Neural Machine Translation by jointly learning to align and translate


TL;DR:

  • This paper provided clue to solve long term dependency problem and to develop self-attention, transformer, and BERT, the most popular model in 2019.
  • It is undeniable that attention, which supports decoder to search where the relatively significant parts are, is novel approach itself compared to previous one which embed source sentence into one fixed-length vector according to distributional hypothesis.
  • Eventually, attention contributed to broaden model variation of NLP, expanding the existing options that were limited to recurrent network family.

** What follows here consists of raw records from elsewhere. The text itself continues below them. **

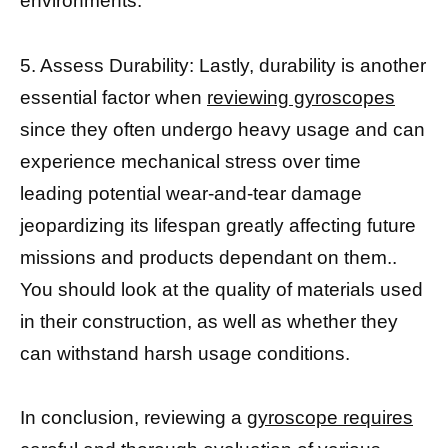
environments.
5. Assess Durability: Lastly, durability is another
essential factor when
reviewing gyroscopes
since they often undergo heavy usage and can
experience mechanical stress over time
leading potential wear-and-tear damage
jeopardizing its lifespan greatly affecting future
missions and products dependant on them..
You should look at the quality of materials used
in their construction, as well as whether they
can withstand harsh usage conditions.
In conclusion, reviewing a
gyroscope requires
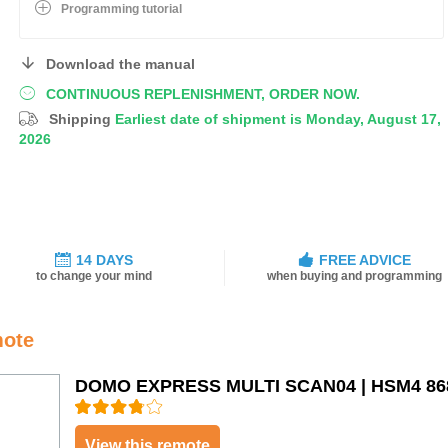
Programming tutorial
Download the manual
CONTINUOUS REPLENISHMENT, ORDER NOW.
Shipping
Earliest date of shipment is Monday, August 17,
2026
14 DAYS
FREE ADVICE
to change your mind
when buying and programming
mote
DOMO EXPRESS MULTI SCAN04 | HSM4 86
View this remote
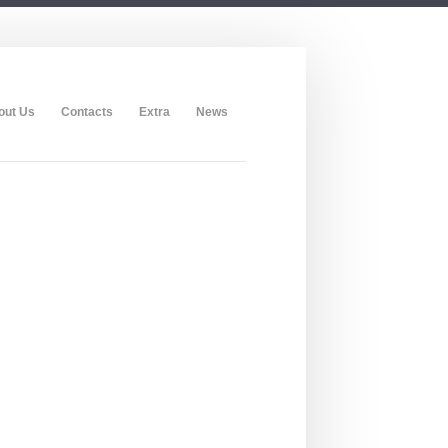
out Us
Contacts
Extra
News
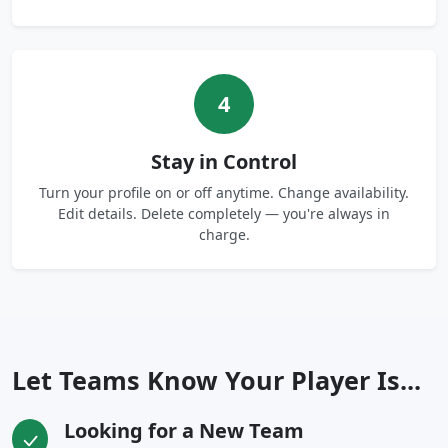
4
Stay in Control
Turn your profile on or off anytime. Change availability.
Edit details. Delete completely — you're always in
charge.
Let Teams Know Your Player Is...
Looking for a New Team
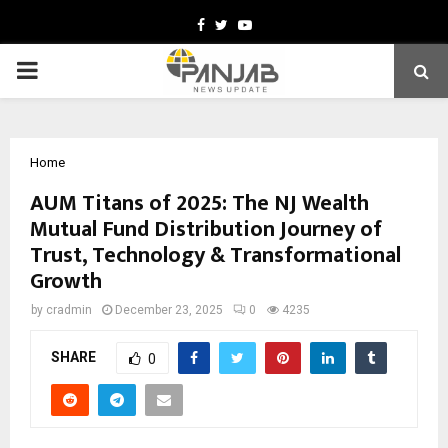
Facebook
Twitter
Youtube
PRIMARY
MENU
Home
AUM Titans of 2025: The NJ Wealth
Mutual Fund Distribution Journey of
Trust, Technology & Transformational
Growth
by
cradmin
December 23, 2025
0
4235
SHARE
0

What is encoder-decoder architecture?

Encoder-Decoder architecture is a model in which two networks communicating with each other. Encoder network usually compress its input data into latent vector which represents the feature of input sentence, While decoder network convert input into expected output such as corresponding sentence in other language or next sentence using either latent vector of encoder or new input data for decoder.
In brief, it aims to reconstruct input data into specific output thorugh compression and decompression.
Seq2seq, the special case of encoder-decoder architecture, is named after its using of sentence, the sequential flow of word.

Introduction

The paper suggests the approch to make new context vector, so-called attention vector, which guide the network the words to be shed light on, Since fixed-length sentence vector is a performance bottleneck; it is hard for fixed-length vector to represent full-semantic, especially in case of long sentence, since It includes semantic and sequential relationships, but not where to concentrate among tokens. The attention vector can not only be used for improvement of various-length sentence, but also for visualizing where the model did focused on.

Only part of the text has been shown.